Created on 08-31-202002:25 PM - edited on 09-03-202012:06 AM by VidyaSargur
Cloudera Data Warehouse (CDW) brings one of the most efficient compute isolation and rapid scale up and down of data warehousing workloads, leveraging the latest container and caching technologies.
One of the great features of this architecture is the ability to only bring compute on-demand, as illustrated by the figure below:
This default setup is the most cost-effective setup as only a few shared services nodes (small nodes running services like UIs, Viz, Zookeeper, etc.) are long lasting. Each Virtual Warehouse has a set of nodes that are only running if compute is needed (i.e. a new query on a non-cached dataset).

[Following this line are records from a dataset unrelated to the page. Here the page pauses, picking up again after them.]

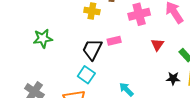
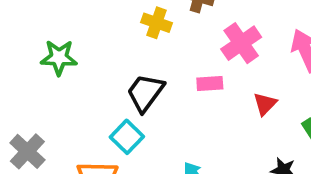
pink cross: (139, 14) -> (241, 43), turned -30
pink rectangle: (114, 41) -> (210, 84), moved

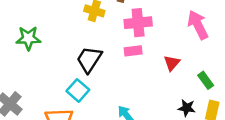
pink cross: (241, 43) -> (138, 23), moved, turned 32

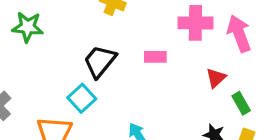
pink cross: (138, 23) -> (195, 23), moved
red triangle: (172, 63) -> (216, 78), moved

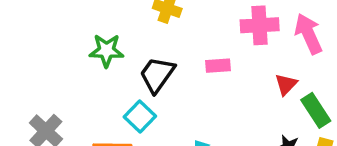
green star: (28, 27) -> (106, 51), moved
green rectangle: (241, 103) -> (316, 110), size x1.4

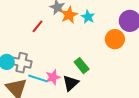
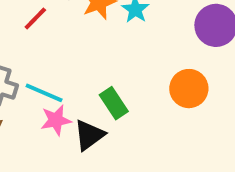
orange circle: (115, 39) -> (189, 89), moved
cyan line: (38, 78) -> (44, 93), moved

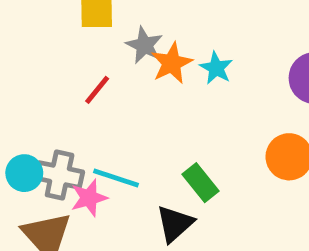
pink star: (56, 120) -> (89, 198), moved

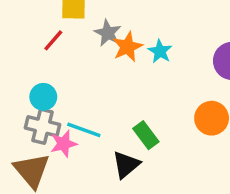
red line: (97, 90) -> (53, 40), moved
cyan circle: (24, 173) -> (43, 97), moved

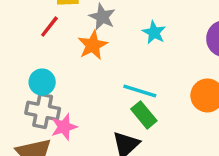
orange star: (127, 47) -> (93, 45), moved
cyan line: (84, 130) -> (140, 91), moved

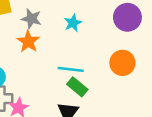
cyan star: (154, 32) -> (73, 23), turned 30

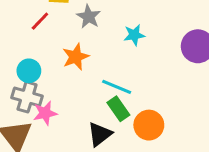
orange star: (28, 42) -> (76, 57), moved
orange circle: (122, 63) -> (149, 125), moved

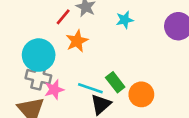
red line: (40, 21) -> (63, 17), moved
cyan circle: (29, 71) -> (39, 55), size x1.6
cyan line: (117, 87) -> (90, 88), moved

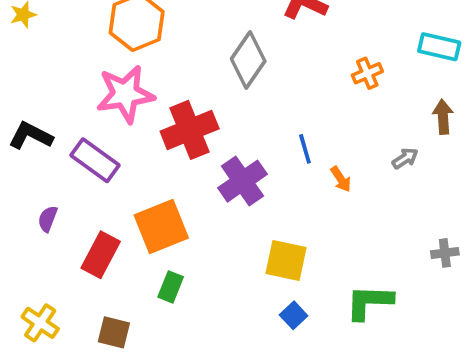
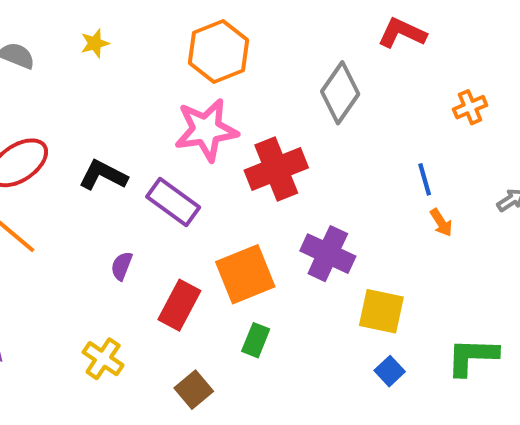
blue line: (305, 149) -> (425, 179), moved
purple cross: (243, 181) -> (328, 254), moved, turned -30
yellow cross: (40, 323) -> (103, 359), moved
brown square: (114, 332) -> (194, 390), turned 36

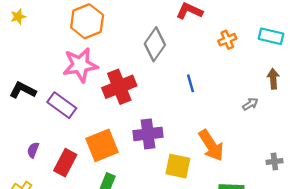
orange cross: (470, 107) -> (227, 40), moved
blue line: (425, 179) -> (191, 83), moved
orange arrow: (441, 223) -> (211, 145), moved, size x2.0
purple cross: (328, 254) -> (148, 134), turned -32
purple semicircle: (122, 266) -> (33, 150), moved

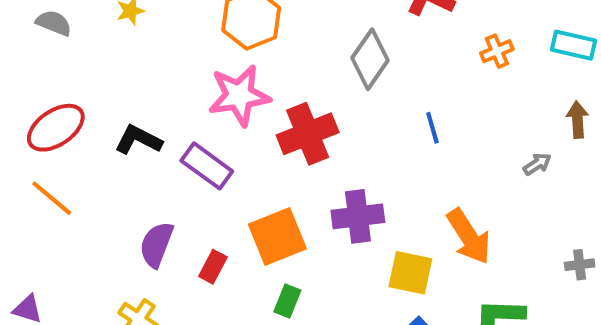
purple semicircle: (33, 150) -> (156, 245), size x1.6
red rectangle: (65, 163) -> (213, 267), size x0.7

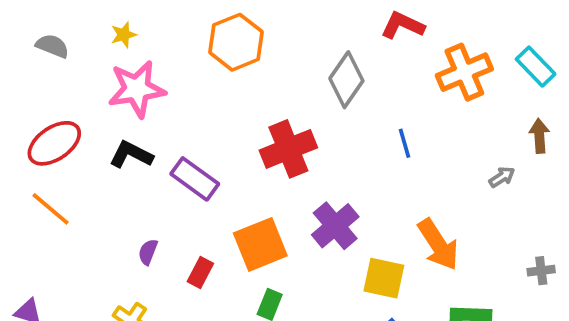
cyan rectangle: (573, 45) -> (536, 67), turned 33
orange cross: (497, 51) -> (464, 72), size x1.8
pink star: (239, 95) -> (137, 89), moved
purple cross: (358, 216) -> (335, 226), turned -33
purple semicircle: (156, 245) -> (148, 252), size x0.6

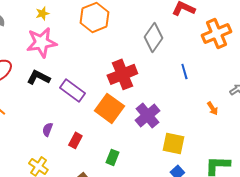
yellow star: (124, 35) -> (42, 13), moved
orange square: (260, 244) -> (109, 108), moved, turned -32
orange arrow: (438, 244) -> (212, 108), moved, size x0.5

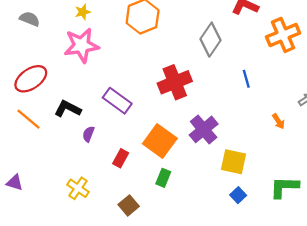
black L-shape: (38, 77) -> (68, 109), moved
orange square: (109, 108) -> (160, 141), moved
purple semicircle: (47, 129) -> (88, 134), moved

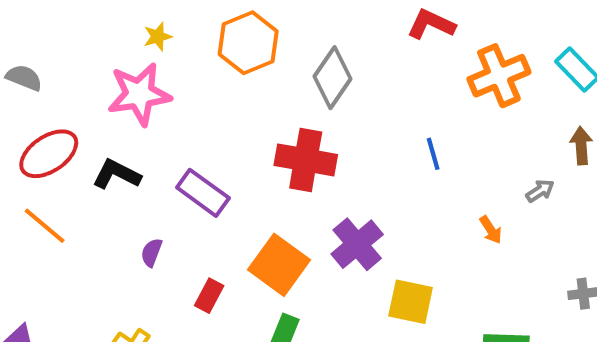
yellow star: (83, 12) -> (158, 37), moved
gray semicircle: (30, 19) -> (24, 78), moved
gray diamond: (211, 40) -> (332, 78), moved
red cross: (175, 82) -> (306, 160), turned 32
black L-shape: (68, 109) -> (117, 174), moved

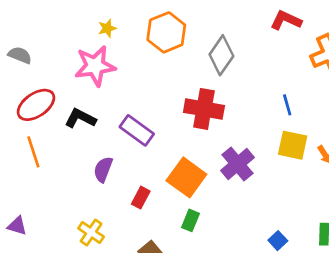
orange line: (45, 226) -> (33, 152), turned 32
purple semicircle: (152, 252) -> (103, 169), size x1.4
yellow square: (411, 302) -> (293, 145), moved

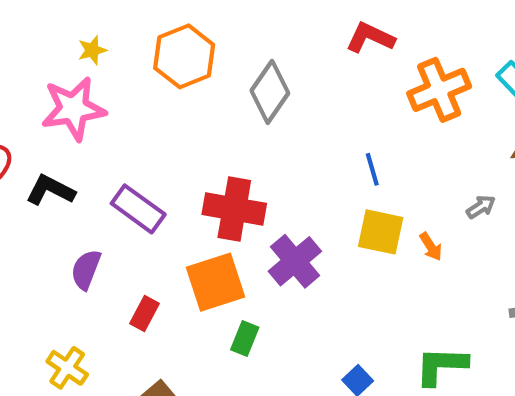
red cross: (204, 109) -> (234, 209), moved
orange square: (186, 177) -> (216, 282), turned 36
green rectangle: (190, 220) -> (245, 339), moved

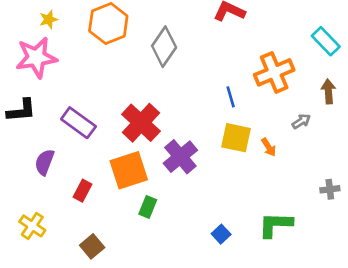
orange cross: (439, 90) -> (274, 72), moved
black L-shape: (50, 190) -> (21, 110), turned 148
red cross: (234, 209) -> (141, 123), turned 33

The caveat to this approach is that on a completely cold warehouse, the warm up type from zero to compute is 1 minute or 2.
An alternative to this default architecture is to leverage compute-reserved nodes, that will be shared between virtual warehouses, as depicted below:
With this architecture, a pool of reserved nodes can be used to enable the immediate availability of compute across nodes. In this article, I will showcase how to set up reserved instances in CDW.
Note: This article is a high-level tutorial. It is not my intent to detail the behavior of how reserved nodes are shared across warehouses, or recommend generic sizing. The number of instances and the VW behavior will depend on your implementation.
Step 1: Get your Kubeconfig
In CDW, go to your environment, click on the 3 dots on the environment box > Show Kubeconfig:
Grant your ARN access to the environment, and copy/download the kubeconfig (see this article for more details).